A few days ago I was putting together a letter for the 2010 Trust Birth Conference and it started me on a train of thought that culminated today as I was sitting having the second pedicure of my life at the local beauty school. Let me take you for a little ride.
Most of us know that your bond with your child starts at a very early age, pre-birth actually. They hear you and are able to sense many of your emotions. They can even detect some of your actions. A baby can sense when they are wanted and loved and when they are not.
From the very first moment I wanted my baby and everything to do with baby making to be healthy and holistic. Several people suggested I drink before my wedding night to make things “easier.” My thought was “Why? I want this to be the night that my husband and I become one, where we attach, where we form our life-long bond, why would I want to be anesthetized for something as amazing as this?”
I was pregnant very shortly after my wedding and I was happy to know that my son was conceived with me in a conscious and aware state of mind. During his pregnancy I thought about what I put in to my mouth, what I listened to, what I read, and who I was choosing as a care provider. When it came time to birth my son I trusted that my body knew what to do, I surrounded myself with people who could re-affirm that belief if I happened to lose my direction during labor.
I had him where I was most comfortable, at home, with my mother, my sisters, my husband, a midwife and even my father. I was surrounded by the people who I was attached to and I was fully conscious and aware as I took each step to birth my son. When my son was born I grabbed him to myself, skin-to-skin rocking him and crying “my baby, my baby”; we knew each other.
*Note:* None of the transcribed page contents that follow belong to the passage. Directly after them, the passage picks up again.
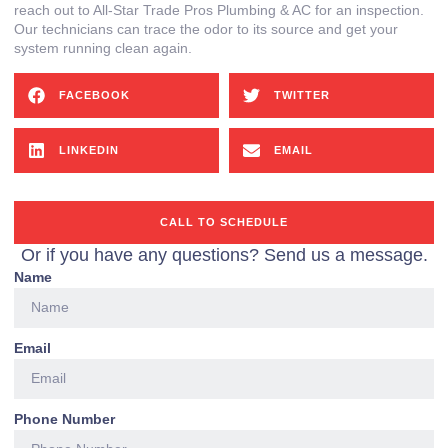
reach out to All-Star Trade Pros Plumbing & AC for an inspection.
Our technicians can trace the odor to its source and get your
system running clean again.
FACEBOOK
TWITTER
LINKEDIN
EMAIL
CALL TO SCHEDULE
Or if you have any questions? Send us a message.
Name
Email
Phone Number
I know all kinds of women who have birthed and attached to their children in all kinds of ways. It is always work. Sometimes I think it is more work than is necessary because trusting birth is just a step in trusting yourself as a parent, trusting attachment, trusting your choices.
Trust starts at conception, they are entrusted to us and fully trust in us as we birth and raise them to become fully attached loving and loved children.
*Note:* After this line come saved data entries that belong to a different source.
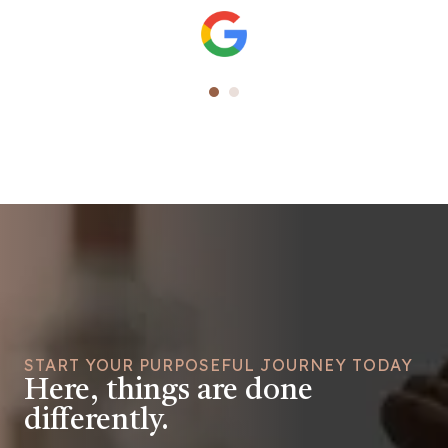
START YOUR PURPOSEFUL JOURNEY TODAY
Here, things are done
differently.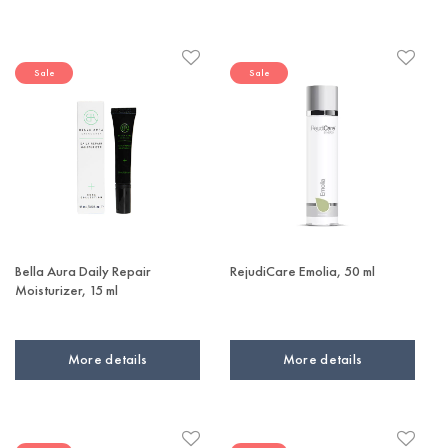
Sale
Sale
Bella Aura Daily Repair
RejudiCare Emolia, 50 ml
Moisturizer, 15 ml
More details
More details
Jasmine is a co-housing community living mama with a passion for fierce writing she blogs at www.herscreed.wordpress.com
Photo: Memotions/Flickr
Very sweet story. This quote brought tears to my eyes, “When my son was born I grabbed him to myself, skin-to-skin rocking him and crying “my baby, my baby”; we knew each other.” It couldn’t be that I’m 40 weeks pregnant today and just waiting to meet my second sweet little daughter!
“When it came time to birth my son I trusted that my body knew what to do, I surrounded myself with people who could re-affirm that belief if I happened to lose my direction during labor.” Jasmine via API
What happens when those you choose to fully support you are the ones who suddenly fear birth even before its had a chance to begin? I was told by both midwives to go to the hospital at 42 weeks because I had no labor and no dialation, although my son and I showed no signs of distress!
The midwife that was attending me thought I should go to the hospital right in the middle of my labor because she had not been to very many first time labors even though neither my baby or I were in distress. I was also 16 days “late”. It is a bummer when someone who is supposed to be supporting you all of the sudden is afraid even though they have told you to trust. I think that is when we need to be able to trust our own bodies and what we think and feel, we are in touch with our babies and our selves, if we have a partner it is great to have them as support… keep yourself educated and trust yourself!